Besides, Cavanagh has much in common with this column. A reviewer described him as a contrarian: “one who makes great play with contradictions in the conventional wisdom, does not put forward a coherent alternative, but nonetheless makes authoritative-sounding pronouncements on public policy.” That’s House Points!
And the trend is bad politics too. The left was helpless in the face of Mrs Thatcher partly because they had never met anyone like her. They lived in a world where everyone was a Labour member and dissident voices were never heard.
We Liberal Democrats should not make the same mistake. As John Stuart Mill said: “beliefs not grounded on conviction are apt to give way before the slightest semblance of an argument”.
Every day backbench MPs ask questions of vital interest to their constituents. And every day ministers do their best to avoid answering them.
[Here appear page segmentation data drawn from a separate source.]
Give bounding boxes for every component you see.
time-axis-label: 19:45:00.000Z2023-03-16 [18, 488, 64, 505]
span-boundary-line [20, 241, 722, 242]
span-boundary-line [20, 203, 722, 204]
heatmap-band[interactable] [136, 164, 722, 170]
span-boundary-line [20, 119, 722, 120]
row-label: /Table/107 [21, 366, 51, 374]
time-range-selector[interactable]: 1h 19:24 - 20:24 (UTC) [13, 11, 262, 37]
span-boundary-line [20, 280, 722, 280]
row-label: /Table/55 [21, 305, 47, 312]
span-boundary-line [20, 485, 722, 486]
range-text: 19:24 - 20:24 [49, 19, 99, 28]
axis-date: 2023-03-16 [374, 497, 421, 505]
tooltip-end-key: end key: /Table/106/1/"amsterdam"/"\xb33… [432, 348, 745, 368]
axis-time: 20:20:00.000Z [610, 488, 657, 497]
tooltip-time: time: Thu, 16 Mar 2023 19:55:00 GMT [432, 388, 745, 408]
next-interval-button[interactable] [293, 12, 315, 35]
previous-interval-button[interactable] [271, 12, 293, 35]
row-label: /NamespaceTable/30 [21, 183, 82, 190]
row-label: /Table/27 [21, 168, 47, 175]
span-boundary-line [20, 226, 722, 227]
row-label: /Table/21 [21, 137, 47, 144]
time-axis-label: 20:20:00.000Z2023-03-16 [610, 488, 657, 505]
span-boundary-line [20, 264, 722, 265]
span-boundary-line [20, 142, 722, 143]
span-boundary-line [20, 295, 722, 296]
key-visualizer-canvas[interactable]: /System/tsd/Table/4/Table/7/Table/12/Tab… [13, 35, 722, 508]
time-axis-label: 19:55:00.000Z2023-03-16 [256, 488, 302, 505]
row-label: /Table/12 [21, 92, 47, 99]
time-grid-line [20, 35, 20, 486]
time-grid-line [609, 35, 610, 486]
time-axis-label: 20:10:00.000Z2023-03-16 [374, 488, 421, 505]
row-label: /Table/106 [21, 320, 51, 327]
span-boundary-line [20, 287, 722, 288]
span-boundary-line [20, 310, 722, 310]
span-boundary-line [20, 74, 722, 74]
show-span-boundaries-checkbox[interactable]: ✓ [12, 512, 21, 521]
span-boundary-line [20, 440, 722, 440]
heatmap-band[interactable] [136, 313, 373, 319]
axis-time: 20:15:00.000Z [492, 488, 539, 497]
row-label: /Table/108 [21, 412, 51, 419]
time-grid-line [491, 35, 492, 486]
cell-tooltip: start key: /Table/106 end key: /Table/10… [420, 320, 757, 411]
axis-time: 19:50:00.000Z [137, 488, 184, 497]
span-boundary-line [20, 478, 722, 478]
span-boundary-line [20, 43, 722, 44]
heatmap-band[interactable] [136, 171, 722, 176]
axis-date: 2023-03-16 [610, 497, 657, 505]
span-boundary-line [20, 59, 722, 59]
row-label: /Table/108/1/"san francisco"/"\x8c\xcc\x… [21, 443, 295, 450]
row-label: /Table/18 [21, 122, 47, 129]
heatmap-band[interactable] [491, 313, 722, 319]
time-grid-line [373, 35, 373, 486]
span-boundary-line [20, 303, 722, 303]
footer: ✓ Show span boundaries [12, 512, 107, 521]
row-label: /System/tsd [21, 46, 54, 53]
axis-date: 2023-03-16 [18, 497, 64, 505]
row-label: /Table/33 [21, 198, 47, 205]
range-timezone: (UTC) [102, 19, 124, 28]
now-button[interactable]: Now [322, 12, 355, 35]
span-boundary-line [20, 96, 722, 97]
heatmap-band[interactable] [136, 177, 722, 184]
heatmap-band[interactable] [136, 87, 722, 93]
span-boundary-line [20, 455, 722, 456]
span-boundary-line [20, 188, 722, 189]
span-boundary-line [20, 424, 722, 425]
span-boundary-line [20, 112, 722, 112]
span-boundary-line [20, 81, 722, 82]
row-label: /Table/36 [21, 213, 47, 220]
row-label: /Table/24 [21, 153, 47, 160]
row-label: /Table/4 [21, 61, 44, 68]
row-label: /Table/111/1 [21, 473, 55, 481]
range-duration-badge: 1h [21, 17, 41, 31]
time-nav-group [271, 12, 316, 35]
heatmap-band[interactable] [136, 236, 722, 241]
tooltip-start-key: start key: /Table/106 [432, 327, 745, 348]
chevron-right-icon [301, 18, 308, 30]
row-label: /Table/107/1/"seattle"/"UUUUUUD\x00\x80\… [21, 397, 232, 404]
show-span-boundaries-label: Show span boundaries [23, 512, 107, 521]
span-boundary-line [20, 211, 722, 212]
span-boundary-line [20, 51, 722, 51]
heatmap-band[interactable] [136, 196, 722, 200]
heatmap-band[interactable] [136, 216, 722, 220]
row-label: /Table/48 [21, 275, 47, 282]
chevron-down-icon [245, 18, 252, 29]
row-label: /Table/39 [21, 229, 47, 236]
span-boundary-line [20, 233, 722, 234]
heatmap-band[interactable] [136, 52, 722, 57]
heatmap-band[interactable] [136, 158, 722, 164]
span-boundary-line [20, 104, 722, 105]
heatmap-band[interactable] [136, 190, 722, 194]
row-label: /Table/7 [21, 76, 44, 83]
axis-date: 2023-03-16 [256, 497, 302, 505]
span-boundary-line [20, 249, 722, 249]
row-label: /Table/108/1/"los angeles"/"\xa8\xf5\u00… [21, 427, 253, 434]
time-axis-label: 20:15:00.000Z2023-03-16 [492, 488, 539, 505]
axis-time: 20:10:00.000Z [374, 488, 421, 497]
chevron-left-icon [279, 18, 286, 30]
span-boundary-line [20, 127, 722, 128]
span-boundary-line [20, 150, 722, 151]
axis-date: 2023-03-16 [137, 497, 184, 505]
Fortunately, oral questions account for only an eighth of the 50,000 put down in the Commons each year. Most are asked and answered in writing, never eliciting replies that begin: “We will take no lessons from the party opposite….”
If anything, the problem is the reverse. Written answers deluge MPs with a tidal wave of information. Here are some random facts from the last few days of Hansard.
So far this year the Inland Revenue has placed three advertisements in Hello! A limited number of burials on private land over a period of time may not constitute a change of planning use. Last year the UK gave £1,933,221 in aid to Armenia.
The Ministry of Defence buys locally grown salad vegetables for use at Mount Pleasant Airfield on the Falklands. In 2000, 10.8 per cent of the children in local authority care were convicted of an offence or subject to a final warning or reprimand. Five ducks other than ruddy ducks have been killed since the ruddy duck control scheme began in April 1999: two female tufted ducks, one male tufted duck, one male teal and one juvenile long-tailed duck.
Viewed in this light, the Palace of Westminster resembles a grotesque Victorian mill full of seething boilers, flailing machinery and ragged children dodging the wheels. The raw material of our national life is brought up the Thames on barges, then hammered, stamped and rolled until neatly packaged facts emerge at the far end.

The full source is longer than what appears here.